De qualquer forma, as contradições entre burguesia interna e externa, não significam
antagonismos. O que há são movimentos e disputas de setores das classes dominantes para
obter maiores influências na sociedade política. Portanto, as crises políticas analisadas pelo
autor, deram-se "pelo alto", a partir dos interesses das classes dominantes nos âmbitos do
executivo e do parlamento.

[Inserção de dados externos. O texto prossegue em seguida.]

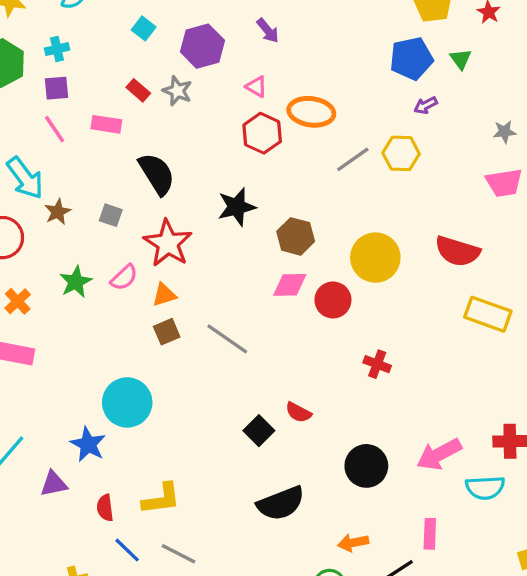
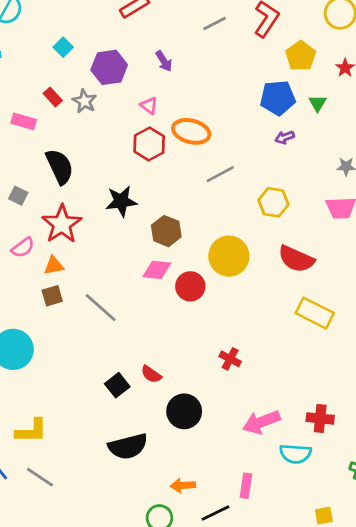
yellow hexagon: (401, 153) -> (273, 202), moved
red cross: (377, 364) -> (230, 359), moved
black circle: (366, 466) -> (184, 411), moved

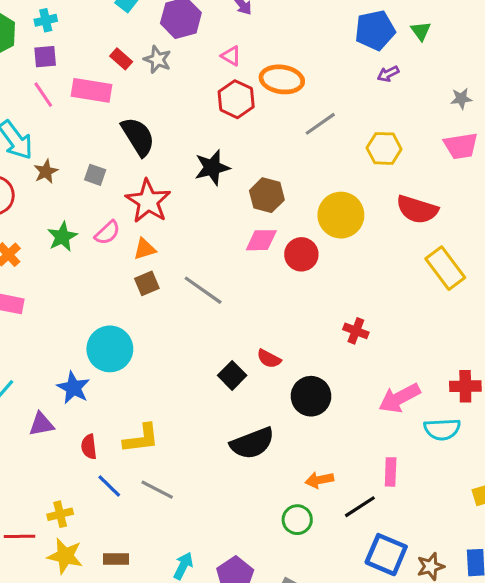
pink rectangle: (24, 121) -> (91, 90), size x1.4
yellow rectangle: (315, 313) -> (445, 268), turned 33

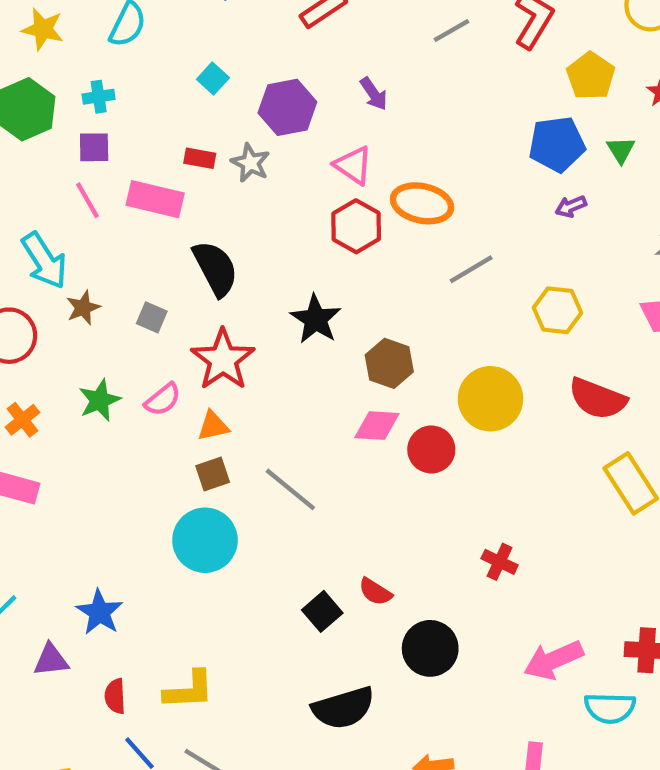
pink triangle: (231, 56) -> (353, 165), size x1.4
red rectangle: (121, 59) -> (200, 158), turned -35
black star: (212, 168) -> (316, 319), turned -30
cyan circle: (110, 349) -> (205, 540), moved

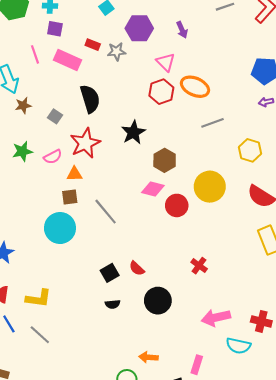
purple square: (94, 147) -> (55, 29), moved
gray star: (250, 163) -> (117, 52), turned 30
black semicircle: (343, 708) -> (113, 304), moved, size x0.5

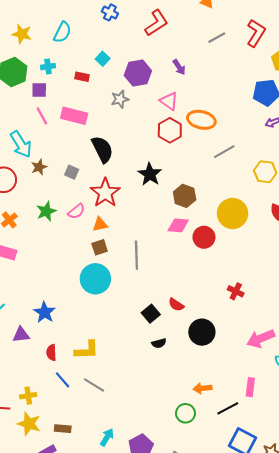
purple square: (55, 29) -> (39, 90), moved
red rectangle: (93, 45) -> (82, 77), moved
gray line: (106, 212) -> (136, 255), turned 48

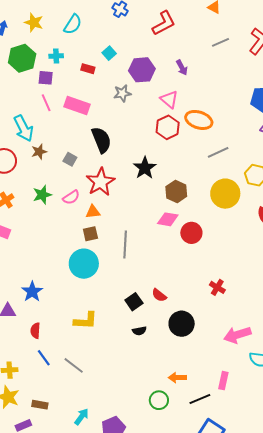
yellow circle: (233, 213) -> (225, 194), moved
yellow L-shape: (87, 350) -> (86, 321), moved

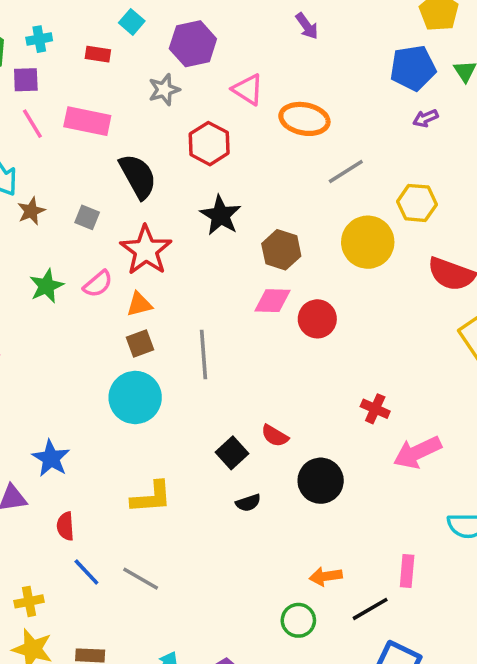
purple arrow: (182, 68) -> (307, 26), moved
red hexagon: (168, 127) -> (209, 144), moved
pink arrow: (237, 335) -> (417, 452), moved

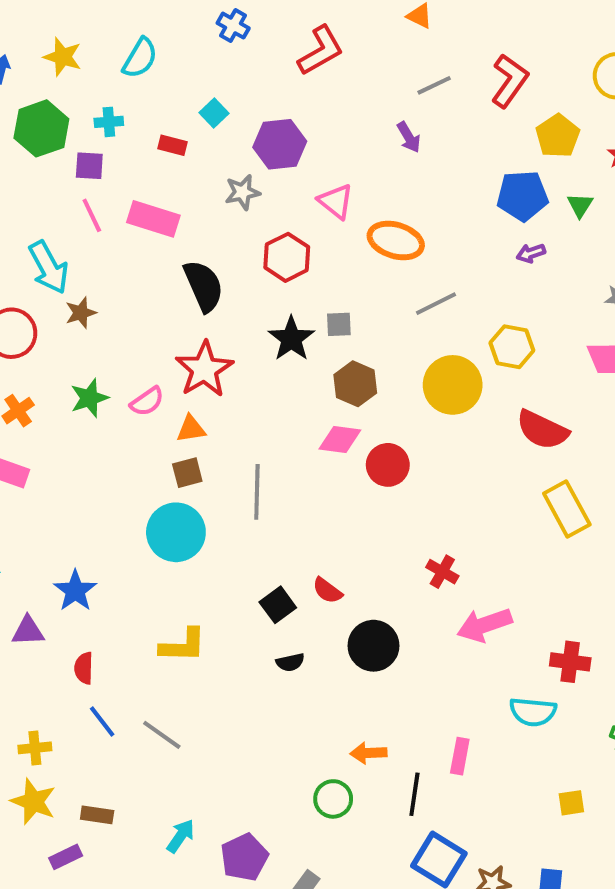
gray square: (87, 217) -> (339, 324), moved, turned -30
black line: (370, 609) -> (414, 794), turned -57

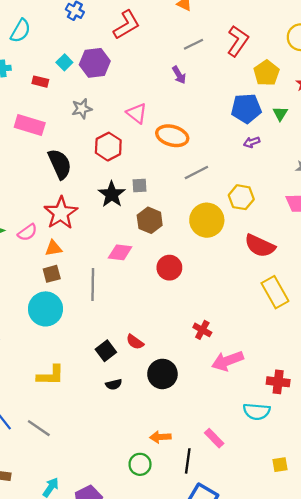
purple hexagon: (280, 144) -> (95, 63), moved
pink diamond: (340, 440) -> (120, 252), moved
pink rectangle: (460, 756) -> (214, 438), turned -54

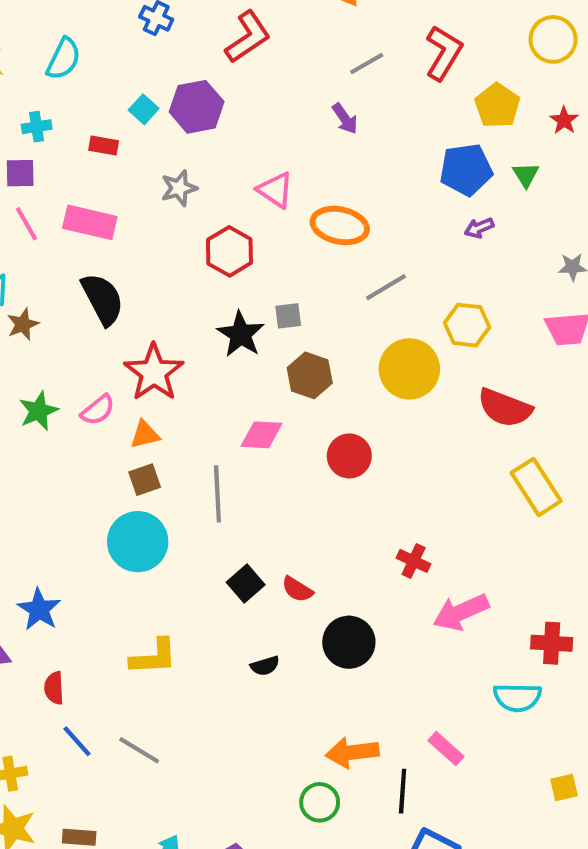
black semicircle: (60, 164) -> (103, 299), moved
black square: (106, 351) -> (246, 584), moved
orange arrow: (160, 437) -> (352, 752), size x1.4

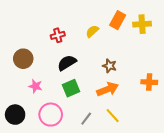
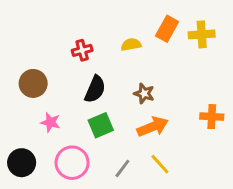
yellow semicircle: (92, 31) -> (131, 45), turned 32
black semicircle: (67, 63) -> (95, 89), turned 144
brown star: (110, 66) -> (144, 94), moved

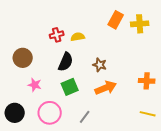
yellow semicircle: (131, 45) -> (78, 37), moved
yellow line: (160, 164) -> (148, 114), moved, turned -35

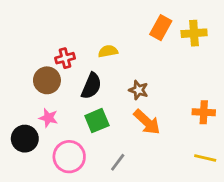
red cross: (57, 35) -> (65, 58), moved
brown circle: (23, 58) -> (47, 80), moved
orange arrow: (106, 88) -> (147, 122), turned 65
black circle: (15, 113) -> (25, 139), moved

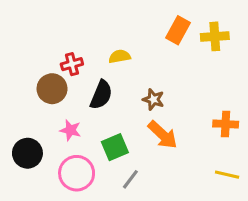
pink star: (48, 118) -> (70, 130), moved
green square: (97, 121) -> (115, 147), moved

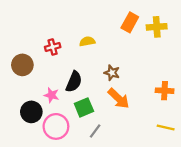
brown circle: (52, 89) -> (22, 65), moved
black semicircle: (101, 95) -> (74, 82), moved
black circle: (27, 153) -> (31, 112), moved

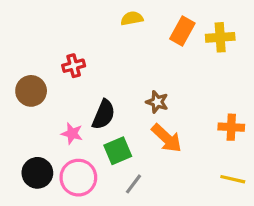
yellow semicircle: (87, 41) -> (132, 18), moved
black circle: (31, 112) -> (37, 173), moved

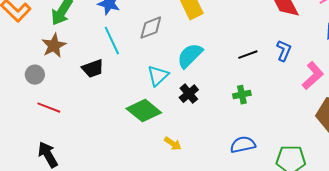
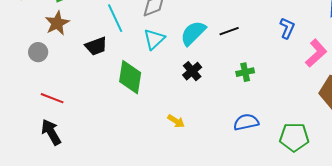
black line: (248, 55) -> (229, 31), moved
cyan triangle: (158, 76) -> (154, 39), moved
red line: (49, 108) -> (52, 98), moved
green diamond: (144, 111) -> (130, 77), moved, turned 60

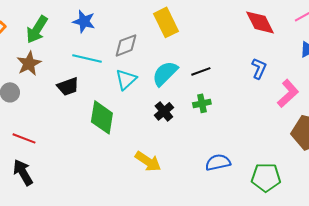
cyan line: (115, 18) -> (87, 58), turned -52
green cross: (245, 72) -> (202, 103), moved
yellow arrow: (176, 121) -> (148, 161), size x1.5

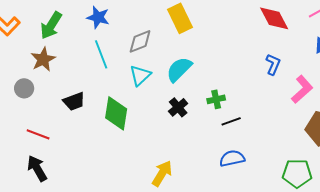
cyan line: (87, 58) -> (101, 54), turned 56
black line: (201, 71) -> (231, 121), moved
black trapezoid: (68, 86) -> (74, 101), moved
yellow arrow: (148, 161) -> (162, 173), moved, turned -92
green pentagon: (266, 177) -> (297, 173), moved

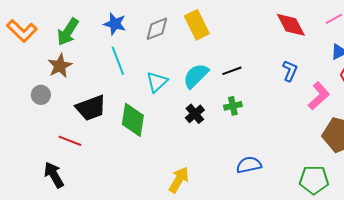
gray diamond: (140, 41) -> (157, 29), moved
black trapezoid: (74, 101) -> (91, 108), size x1.4
black line: (231, 121) -> (232, 71), moved
red line: (38, 134) -> (70, 141), moved

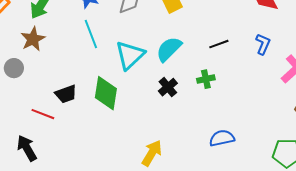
black line: (232, 71) -> (219, 44), moved
cyan triangle: (157, 82) -> (130, 55), size x1.4
black trapezoid: (91, 108) -> (66, 94), moved, size x0.7

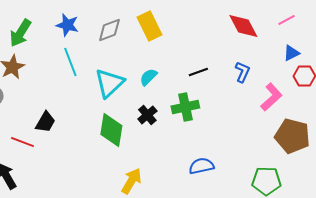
cyan semicircle: (169, 49) -> (148, 77), size x0.7
green cross: (206, 79) -> (185, 107), size x1.5
green diamond: (106, 93) -> (111, 130), moved
black trapezoid: (66, 94) -> (45, 122), turned -40

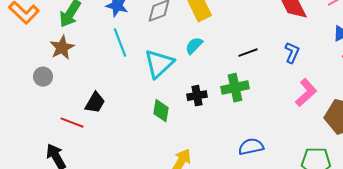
cyan semicircle: (148, 77) -> (194, 46), moved
pink L-shape: (271, 97) -> (306, 93), moved
black cross: (147, 115) -> (197, 96), turned 30
green diamond: (111, 130) -> (161, 111), size x0.7

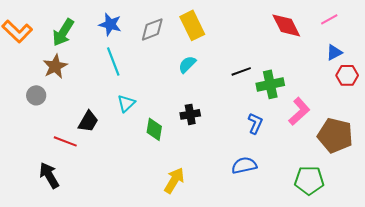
blue L-shape: (292, 53) -> (255, 123), moved
cyan triangle: (159, 64) -> (126, 103), moved, size x0.6
green cross: (235, 88) -> (270, 84), moved

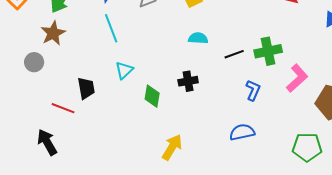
cyan semicircle: (187, 64) -> (198, 38), moved, turned 48
black line: (241, 71) -> (234, 54), moved
black trapezoid: (88, 121) -> (86, 88), turned -40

Essa afirmação é verificada pela falta de uma força política, dos
"de baixo", que pudesse se contrapor em tais espaços de disputas. Em nenhuma dessas crises,
a burguesia teve em risco seu poder de classe, seja na sociedade civil seja na sociedade
política.
Importante ressaltar é que esse processo de acomodação das classes dominantes,
principalmente nas decisões da sociedade política, continuam gerando crises. O ano de 2015,
ao que tudo indica, dá continuidade a esse processo iniciado com a redemocratização e com a
introdução do neoliberalismo no país. Obviamente que outros elementos passam a fazer parte
do cenário, porém, as burguesias interna e externa continuam não sendo enfrentadas
significativamente como classes dominantes. Continuam dominando tanto na sociedade
política quanto na sociedade civil.
Por esses e outros motivos que o livro deve ser lido. As pistas que traz para
identificar o movimento contemporâneo de acomodação das classes dominantes no poder,
contribui para uma leitura processual e histórica dessa problemática no Brasil.